TRY IT: Output, word for word, every line from the line with "Modello Didattico" through the final line of the data below.

===== GIVEN DATA =====

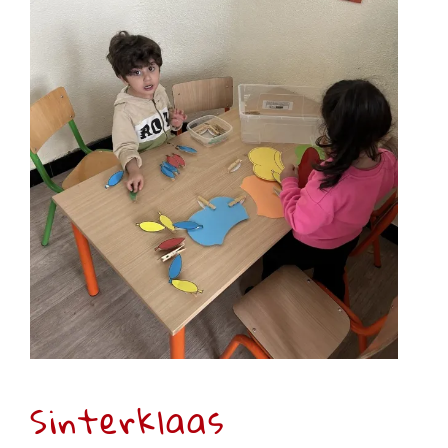
Sinterklaas
Eerste kleuterklas
Sinterklaas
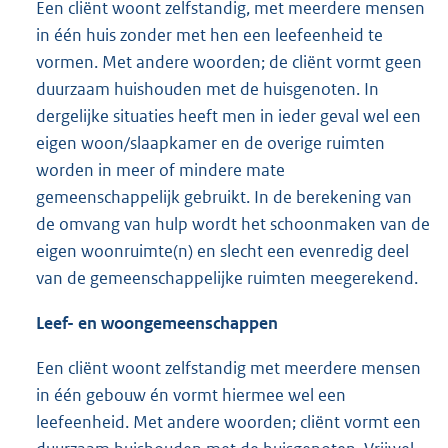
Een cliënt woont zelfstandig, met meerdere mensen
in één huis zonder met hen een leefeenheid te
vormen. Met andere woorden; de cliënt vormt geen
duurzaam huishouden met de huisgenoten. In
dergelijke situaties heeft men in ieder geval wel een
eigen woon/slaapkamer en de overige ruimten
worden in meer of mindere mate
gemeenschappelijk gebruikt. In de berekening van
de omvang van hulp wordt het schoonmaken van de
eigen woonruimte(n) en slecht een evenredig deel
van de gemeenschappelijke ruimten meegerekend.
Leef- en woongemeenschappen
Een cliënt woont zelfstandig met meerdere mensen
in één gebouw én vormt hiermee wel een
leefeenheid. Met andere woorden; cliënt vormt een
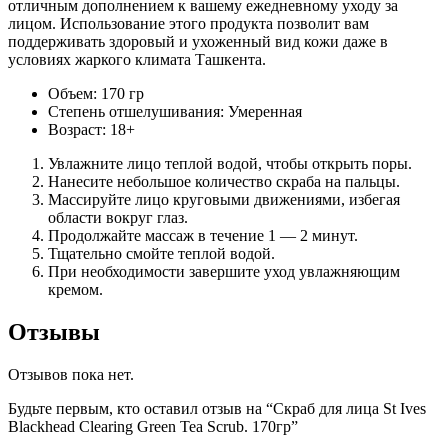
отличным дополнением к вашему ежедневному уходу за
лицом. Использование этого продукта позволит вам
поддерживать здоровый и ухоженный вид кожи даже в
условиях жаркого климата Ташкента.
Объем: 170 гр
Степень отшелушивания: Умеренная
Возраст: 18+
Увлажните лицо теплой водой, чтобы открыть поры.
Нанесите небольшое количество скраба на пальцы.
Массируйте лицо круговыми движениями, избегая
области вокруг глаз.
Продолжайте массаж в течение 1 — 2 минут.
Тщательно смойте теплой водой.
При необходимости завершите уход увлажняющим
кремом.
Отзывы
Отзывов пока нет.
Будьте первым, кто оставил отзыв на “Скраб для лица St Ives
Blackhead Clearing Green Tea Scrub. 170гр”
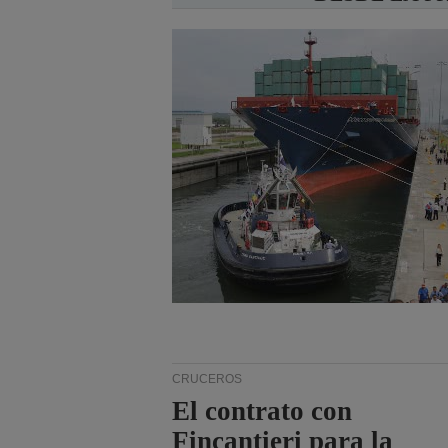
CRUCEROS
El contrato con
Fincantieri para la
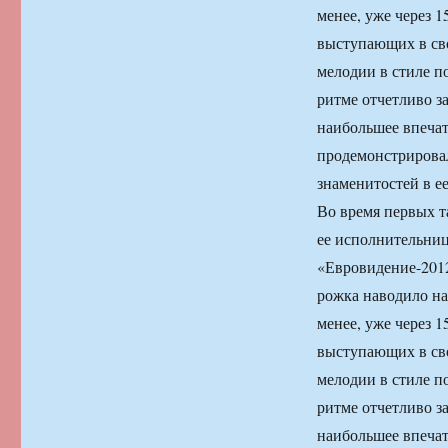
менее, уже через 
выступающих в св
мелодии в стиле п
ритме отчетливо з
наибольшее впечат
продемонстрировал
знаменитостей в ее
Во время первых т
ее исполнительниц
«Евровидение-2012
рожка наводило на
менее, уже через 
выступающих в св
мелодии в стиле п
ритме отчетливо з
наибольшее впечат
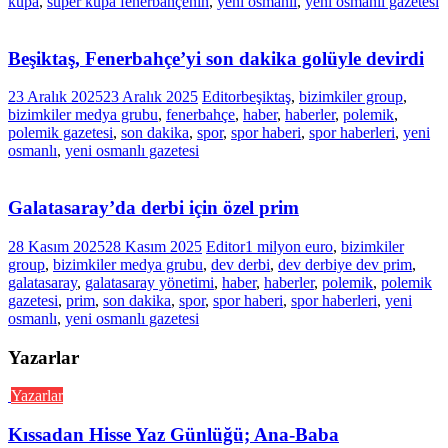
kupa
,
süper kupa fenerbahçenin
,
yeni osmanlı
,
yeni osmanlı gazetesi
Beşiktaş, Fenerbahçe’yi son dakika golüyle devirdi
23 Aralık 2025
23 Aralık 2025
Editor
beşiktaş
,
bizimkiler group
,
bizimkiler medya grubu
,
fenerbahçe
,
haber
,
haberler
,
polemik
,
polemik gazetesi
,
son dakika
,
spor
,
spor haberi
,
spor haberleri
,
yeni
osmanlı
,
yeni osmanlı gazetesi
Galatasaray’da derbi için özel prim
28 Kasım 2025
28 Kasım 2025
Editor
1 milyon euro
,
bizimkiler
group
,
bizimkiler medya grubu
,
dev derbi
,
dev derbiye dev prim
,
galatasaray
,
galatasaray yönetimi
,
haber
,
haberler
,
polemik
,
polemik
gazetesi
,
prim
,
son dakika
,
spor
,
spor haberi
,
spor haberleri
,
yeni
osmanlı
,
yeni osmanlı gazetesi
Yazarlar
Yazarlar
Kıssadan Hisse Yaz Günlüğü; Ana-Baba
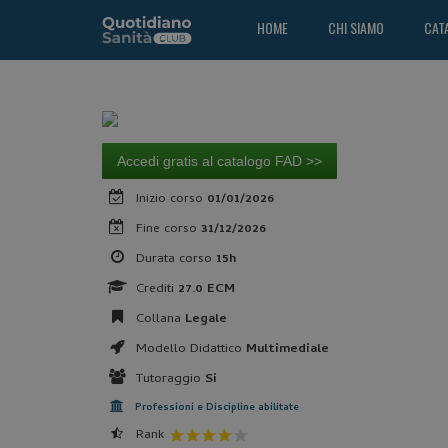
HOME
CHI SIAMO
CAT
Accedi gratis al catalogo FAD >>
Inizio corso
01/01/2026
Fine corso
31/12/2026
Durata corso
15h
Crediti
27.0 ECM
Collana
Legale
Modello Didattico
Multimediale
Tutoraggio
Si
Professioni e Discipline abilitate
Rank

=====

WRITTEN RESPONSE:
Modello Didattico
Multimediale
Tutoraggio
Si
Professioni e Discipline abilitate
Rank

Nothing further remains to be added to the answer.